→ EXERCISE DESCRIPTION: Your answer is a copy of every line in the records where "cuesta" appears.

Saved entries:
◇ ◇ ◇ ◇

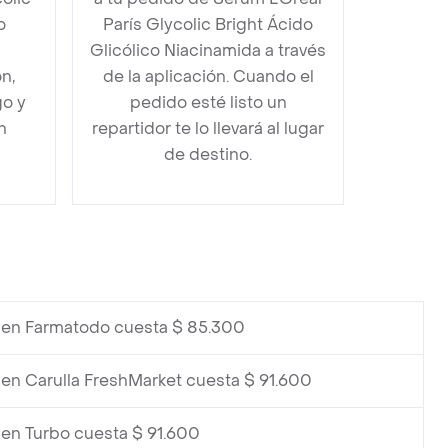
o
París Glycolic Bright Ácido
Glicólico Niacinamida a través
n,
de la aplicación. Cuando el
go y
pedido esté listo un
n
repartidor te lo llevará al lugar
de destino.
en Farmatodo cuesta $ 85.300
en Carulla FreshMarket cuesta $ 91.600
en Turbo cuesta $ 91.600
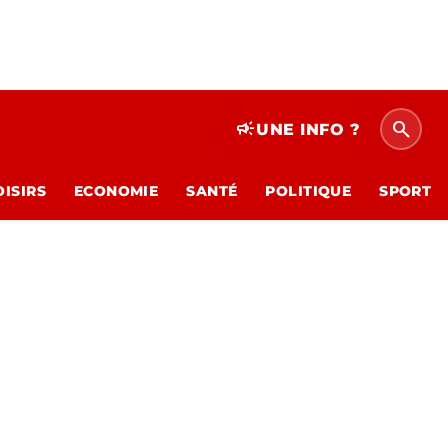
search
campaign
UNE INFO ?
OISIRS
ECONOMIE
SANTÉ
POLITIQUE
SPORT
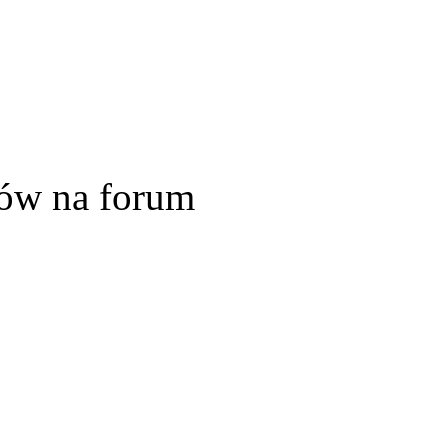
ów na forum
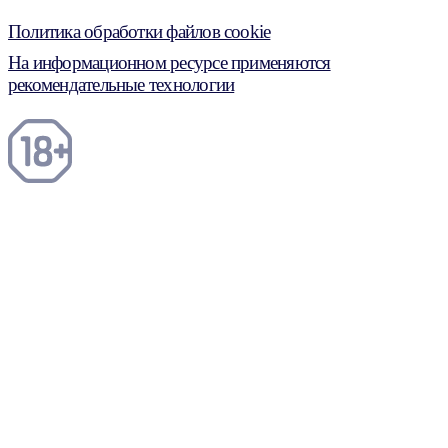
Политика обработки файлов cookie
На информационном ресурсе применяются
рекомендательные технологии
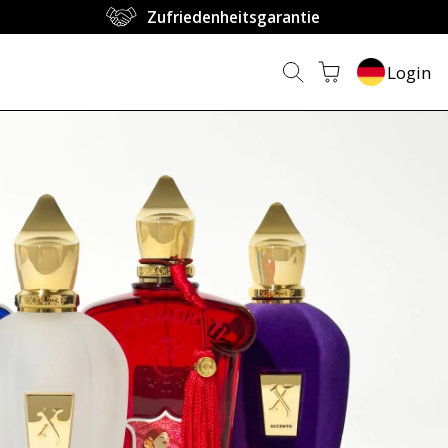
Zufriedenheitsgarantie
Login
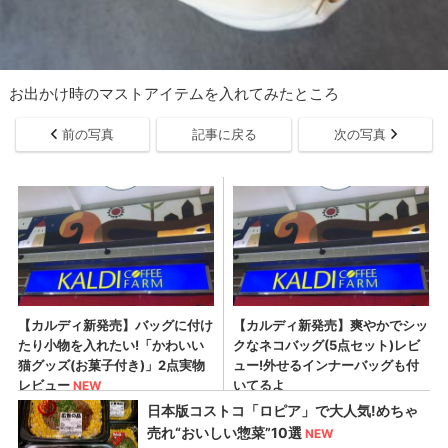
お出かけ時のマストアイテムを入れてみたところ
前の写真
記事に戻る
次の写真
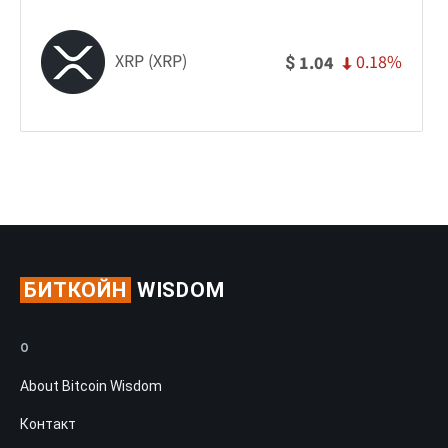
XRP (XRP)
0.18%
1.04
$
БИТКОЙН
WISDOM
О
About Bitcoin Wisdom
Контакт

◇ ◇ ◇ ◇

→ RESPONSE FOR THIS EXERCISE:
en Farmatodo cuesta $ 85.300
en Carulla FreshMarket cuesta $ 91.600
en Turbo cuesta $ 91.600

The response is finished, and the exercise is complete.